▶ **Your objective**:
Transcribe every entry below word for word, but skip the pictures.

▶ **Material supplied**:
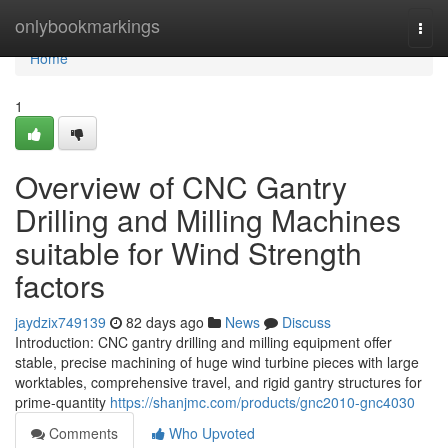
Home
onlybookmarkings
Togg
navi
Home
1
Overview of CNC Gantry
Drilling and Milling Machines
suitable for Wind Strength
factors
jaydzix749139
82 days ago
News
Discuss
Introduction: CNC gantry drilling and milling equipment offer
stable, precise machining of huge wind turbine pieces with large
worktables, comprehensive travel, and rigid gantry structures for
prime-quantity
https://shanjmc.com/products/gnc2010-gnc4030
Comments
Who Upvoted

▶ **Answer section**:
Home
onlybookmarkings
Togg
navi
Home
1
Overview of CNC Gantry
Drilling and Milling Machines
suitable for Wind Strength
factors
jaydzix749139
82 days ago
News
Discuss
Introduction: CNC gantry drilling and milling equipment offer
stable, precise machining of huge wind turbine pieces with large
worktables, comprehensive travel, and rigid gantry structures for
prime-quantity
https://shanjmc.com/products/gnc2010-gnc4030
Comments
Who Upvoted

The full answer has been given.